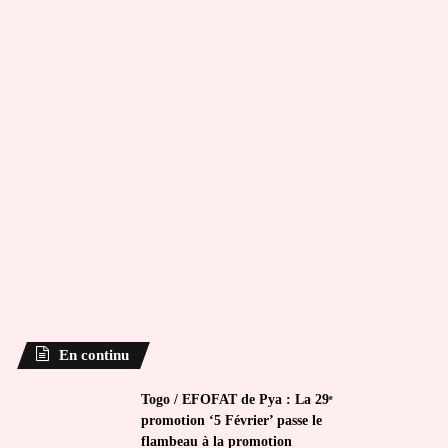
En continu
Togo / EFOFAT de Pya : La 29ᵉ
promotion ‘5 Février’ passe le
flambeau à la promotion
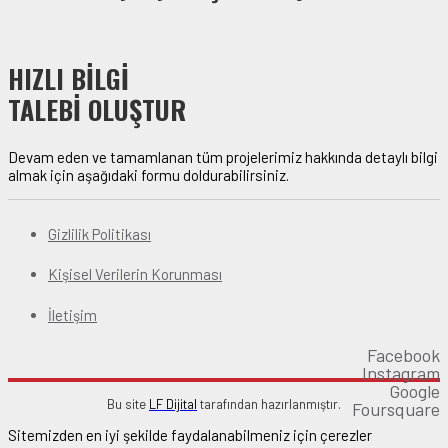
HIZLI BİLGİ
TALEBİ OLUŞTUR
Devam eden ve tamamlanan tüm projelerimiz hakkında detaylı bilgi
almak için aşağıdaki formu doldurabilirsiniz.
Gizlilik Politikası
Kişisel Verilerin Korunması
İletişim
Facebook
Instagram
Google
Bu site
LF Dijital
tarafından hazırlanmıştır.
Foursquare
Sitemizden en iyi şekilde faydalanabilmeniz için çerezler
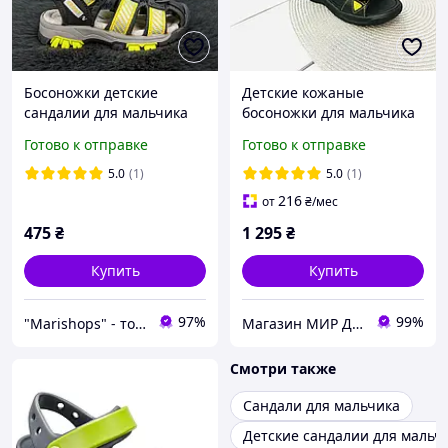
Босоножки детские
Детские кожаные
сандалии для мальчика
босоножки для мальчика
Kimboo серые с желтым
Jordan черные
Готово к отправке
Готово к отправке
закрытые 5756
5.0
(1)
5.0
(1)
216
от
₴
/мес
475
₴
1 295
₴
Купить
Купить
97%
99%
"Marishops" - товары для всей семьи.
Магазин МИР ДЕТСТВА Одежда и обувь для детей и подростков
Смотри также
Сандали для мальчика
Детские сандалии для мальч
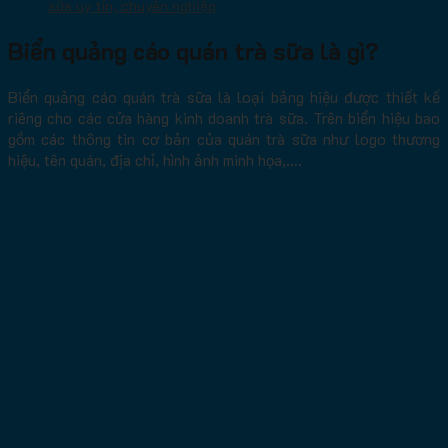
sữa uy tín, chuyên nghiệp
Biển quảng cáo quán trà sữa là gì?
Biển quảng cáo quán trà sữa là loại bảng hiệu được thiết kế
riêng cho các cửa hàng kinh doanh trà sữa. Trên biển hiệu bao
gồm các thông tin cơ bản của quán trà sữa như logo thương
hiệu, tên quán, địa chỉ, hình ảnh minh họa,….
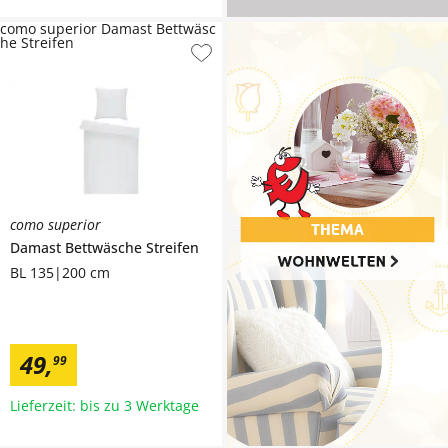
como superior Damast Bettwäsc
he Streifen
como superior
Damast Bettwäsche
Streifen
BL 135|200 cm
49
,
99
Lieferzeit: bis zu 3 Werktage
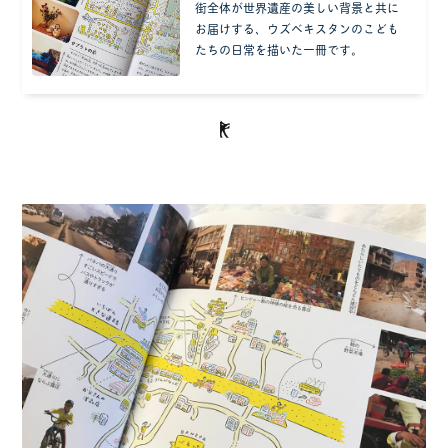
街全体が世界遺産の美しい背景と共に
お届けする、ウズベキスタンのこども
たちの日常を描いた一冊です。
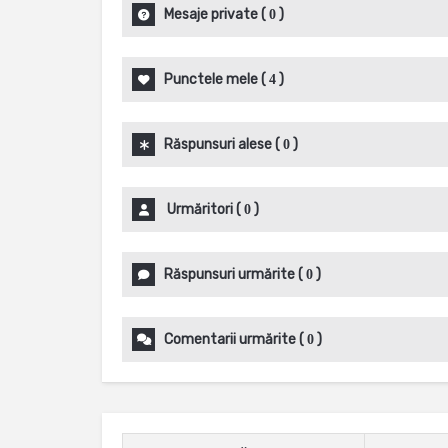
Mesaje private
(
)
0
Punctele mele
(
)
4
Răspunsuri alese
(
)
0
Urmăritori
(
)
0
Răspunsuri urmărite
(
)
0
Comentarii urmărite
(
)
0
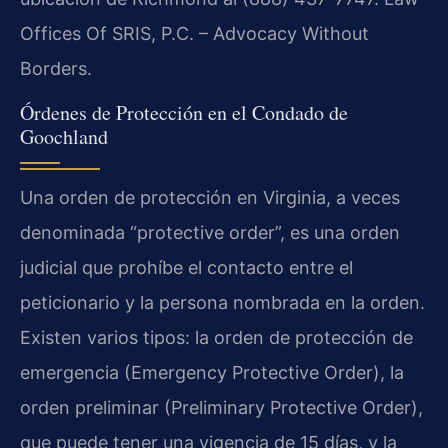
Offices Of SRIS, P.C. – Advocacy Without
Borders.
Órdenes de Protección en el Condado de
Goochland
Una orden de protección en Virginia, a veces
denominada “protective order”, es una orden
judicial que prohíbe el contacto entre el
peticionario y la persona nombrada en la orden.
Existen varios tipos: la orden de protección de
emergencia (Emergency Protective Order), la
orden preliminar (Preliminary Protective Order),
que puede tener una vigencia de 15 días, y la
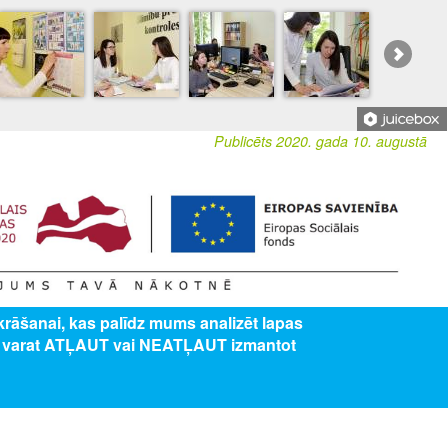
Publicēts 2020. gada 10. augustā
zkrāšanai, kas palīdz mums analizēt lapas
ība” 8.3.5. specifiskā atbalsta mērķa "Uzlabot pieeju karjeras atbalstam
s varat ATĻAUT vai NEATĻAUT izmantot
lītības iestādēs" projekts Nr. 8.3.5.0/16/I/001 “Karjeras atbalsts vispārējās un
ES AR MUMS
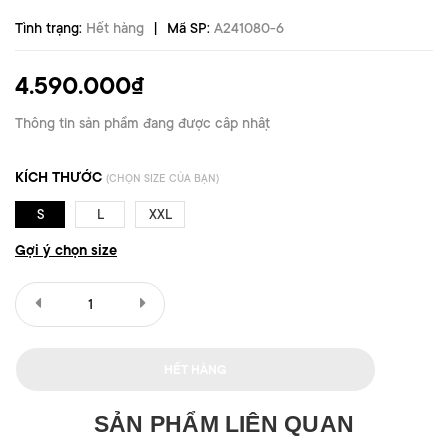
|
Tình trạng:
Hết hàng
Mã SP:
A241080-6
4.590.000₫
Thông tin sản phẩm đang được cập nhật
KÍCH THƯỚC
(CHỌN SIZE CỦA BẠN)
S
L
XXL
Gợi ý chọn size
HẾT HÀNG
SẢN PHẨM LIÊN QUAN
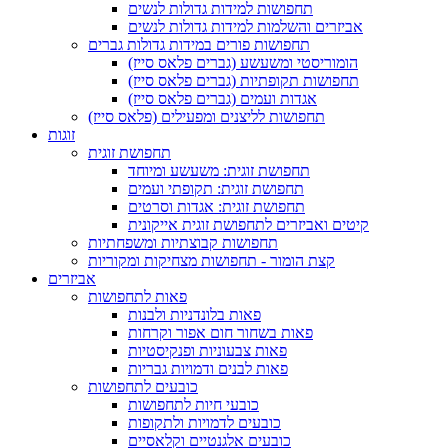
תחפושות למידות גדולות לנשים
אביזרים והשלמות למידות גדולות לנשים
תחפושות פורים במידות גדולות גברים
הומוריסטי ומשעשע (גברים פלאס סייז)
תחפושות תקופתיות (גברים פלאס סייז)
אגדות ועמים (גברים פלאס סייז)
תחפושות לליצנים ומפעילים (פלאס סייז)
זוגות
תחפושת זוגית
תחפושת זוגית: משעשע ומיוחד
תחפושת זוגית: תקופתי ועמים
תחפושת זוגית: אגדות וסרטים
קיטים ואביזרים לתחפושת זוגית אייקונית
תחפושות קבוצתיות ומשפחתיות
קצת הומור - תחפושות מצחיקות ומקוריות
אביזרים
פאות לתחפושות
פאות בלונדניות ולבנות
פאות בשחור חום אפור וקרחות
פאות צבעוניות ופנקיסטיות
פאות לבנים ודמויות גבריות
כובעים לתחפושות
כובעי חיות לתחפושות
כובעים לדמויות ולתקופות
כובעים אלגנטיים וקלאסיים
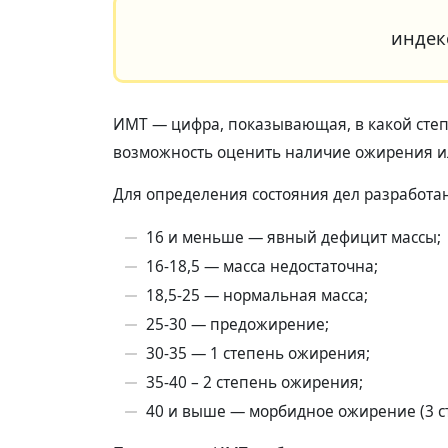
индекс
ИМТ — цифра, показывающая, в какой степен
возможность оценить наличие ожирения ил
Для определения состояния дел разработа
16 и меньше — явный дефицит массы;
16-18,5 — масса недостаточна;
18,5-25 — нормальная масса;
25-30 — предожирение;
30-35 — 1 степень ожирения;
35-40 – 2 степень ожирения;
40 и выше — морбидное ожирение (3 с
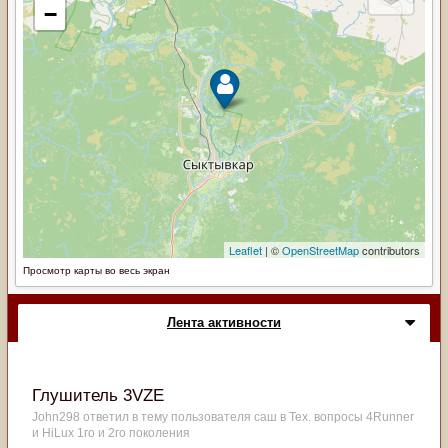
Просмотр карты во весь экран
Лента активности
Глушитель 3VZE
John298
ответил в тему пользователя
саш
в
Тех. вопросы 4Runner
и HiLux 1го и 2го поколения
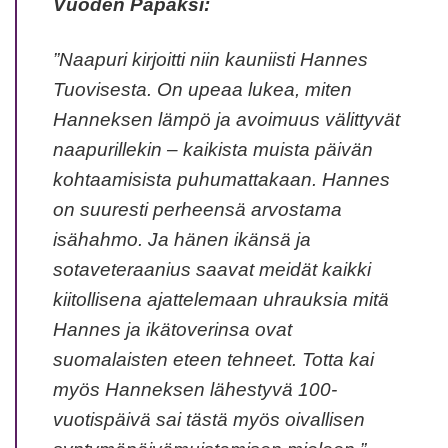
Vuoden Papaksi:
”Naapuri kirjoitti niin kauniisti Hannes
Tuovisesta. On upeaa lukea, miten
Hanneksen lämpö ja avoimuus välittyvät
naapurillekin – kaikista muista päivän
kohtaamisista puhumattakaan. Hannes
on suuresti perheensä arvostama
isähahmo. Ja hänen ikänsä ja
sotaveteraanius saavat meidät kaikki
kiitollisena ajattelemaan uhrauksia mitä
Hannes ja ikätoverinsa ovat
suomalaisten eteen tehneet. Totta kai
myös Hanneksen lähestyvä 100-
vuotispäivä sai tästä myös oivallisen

——————

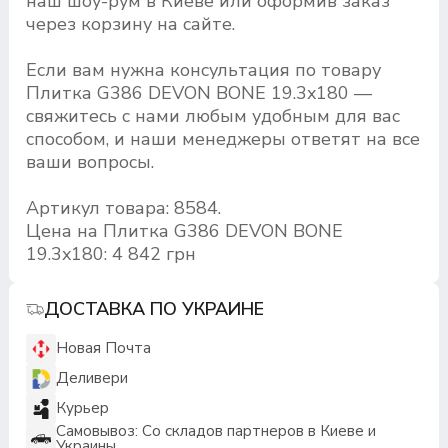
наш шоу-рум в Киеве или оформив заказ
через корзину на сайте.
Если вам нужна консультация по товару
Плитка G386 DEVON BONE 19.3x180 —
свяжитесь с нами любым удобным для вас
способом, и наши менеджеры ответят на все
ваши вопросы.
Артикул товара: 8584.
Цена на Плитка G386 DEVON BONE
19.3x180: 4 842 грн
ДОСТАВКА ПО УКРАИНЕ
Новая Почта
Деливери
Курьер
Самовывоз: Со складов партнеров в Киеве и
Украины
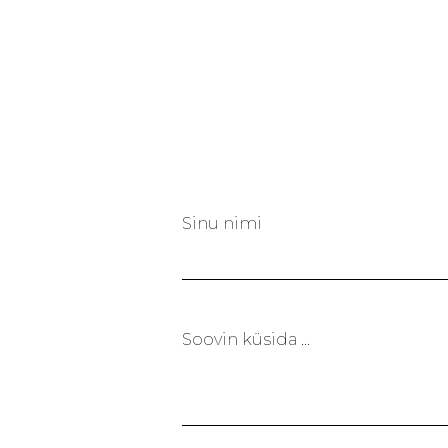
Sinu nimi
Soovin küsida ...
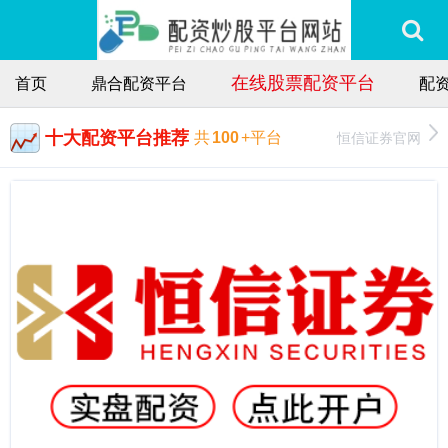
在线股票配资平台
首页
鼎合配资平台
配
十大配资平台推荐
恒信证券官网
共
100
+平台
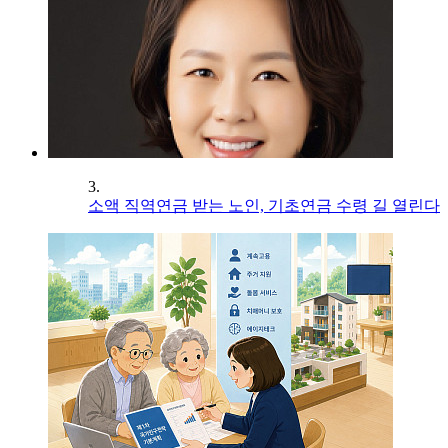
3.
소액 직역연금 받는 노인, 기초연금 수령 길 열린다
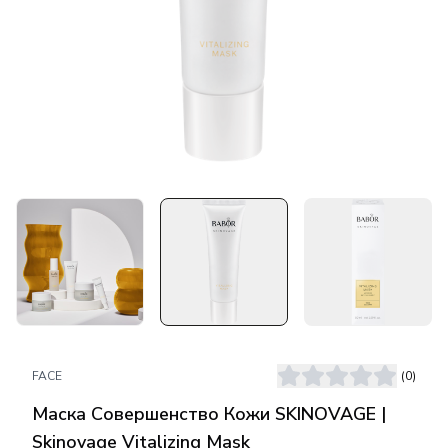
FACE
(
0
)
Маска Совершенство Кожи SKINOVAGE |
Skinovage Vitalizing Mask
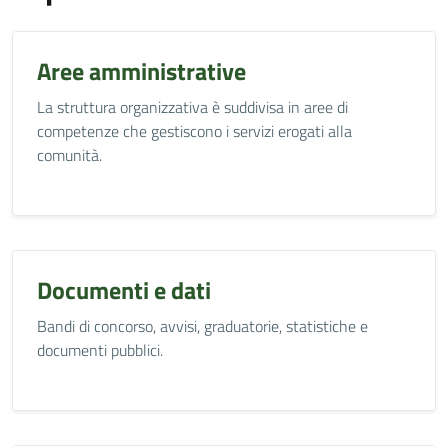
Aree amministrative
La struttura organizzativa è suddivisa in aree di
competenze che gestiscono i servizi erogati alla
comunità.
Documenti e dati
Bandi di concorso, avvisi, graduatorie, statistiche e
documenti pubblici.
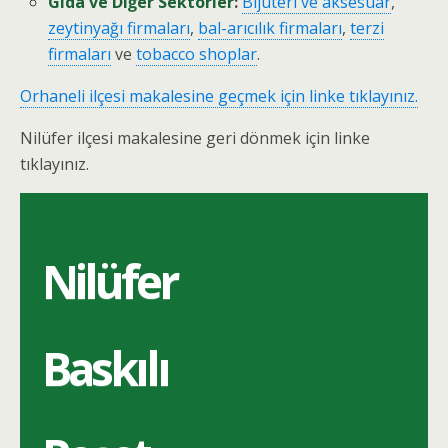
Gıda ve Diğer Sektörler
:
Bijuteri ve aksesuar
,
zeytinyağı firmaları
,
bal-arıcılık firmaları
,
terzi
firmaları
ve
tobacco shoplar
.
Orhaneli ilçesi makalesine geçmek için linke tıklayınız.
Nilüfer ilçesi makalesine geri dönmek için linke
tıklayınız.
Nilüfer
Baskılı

——————

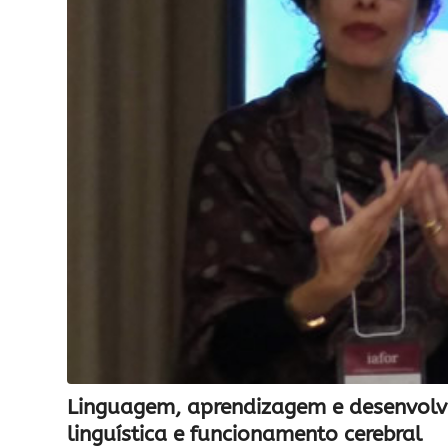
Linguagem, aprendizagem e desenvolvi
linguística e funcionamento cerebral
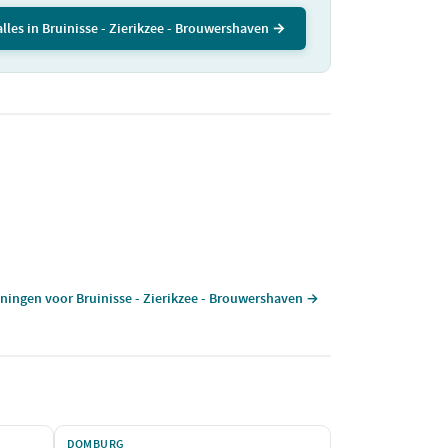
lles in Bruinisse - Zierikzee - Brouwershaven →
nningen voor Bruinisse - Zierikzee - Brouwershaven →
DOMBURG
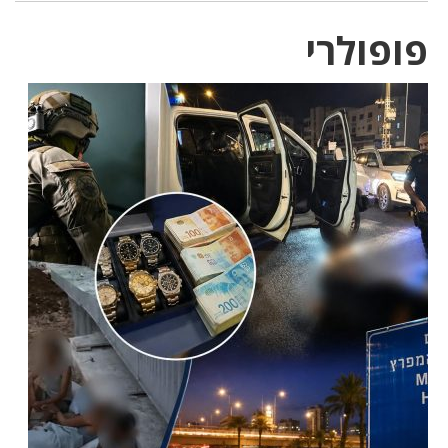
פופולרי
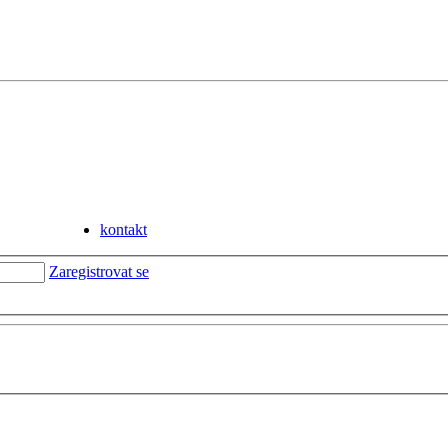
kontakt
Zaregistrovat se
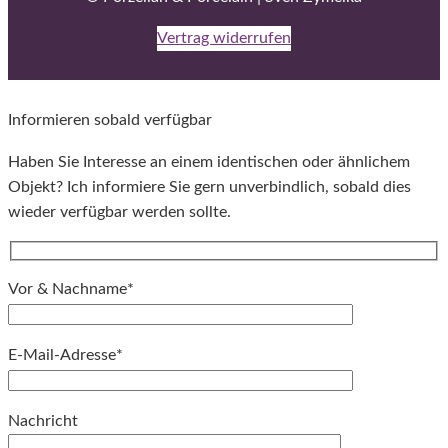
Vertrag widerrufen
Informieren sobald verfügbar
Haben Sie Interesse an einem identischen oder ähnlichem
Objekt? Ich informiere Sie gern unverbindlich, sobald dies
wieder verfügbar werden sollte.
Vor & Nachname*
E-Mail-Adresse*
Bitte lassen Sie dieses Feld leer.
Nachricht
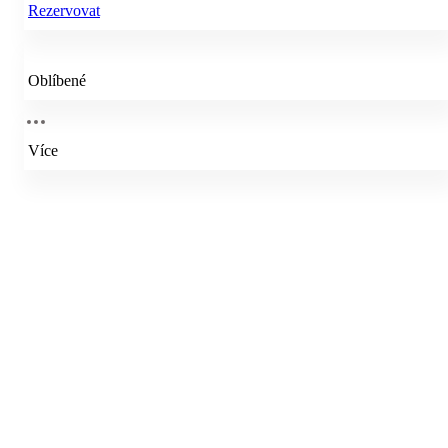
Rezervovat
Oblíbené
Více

——————

• Problem to solve
Nothing but a number should be given: the number of lines in the records that contain the word "superior".

• Response box
2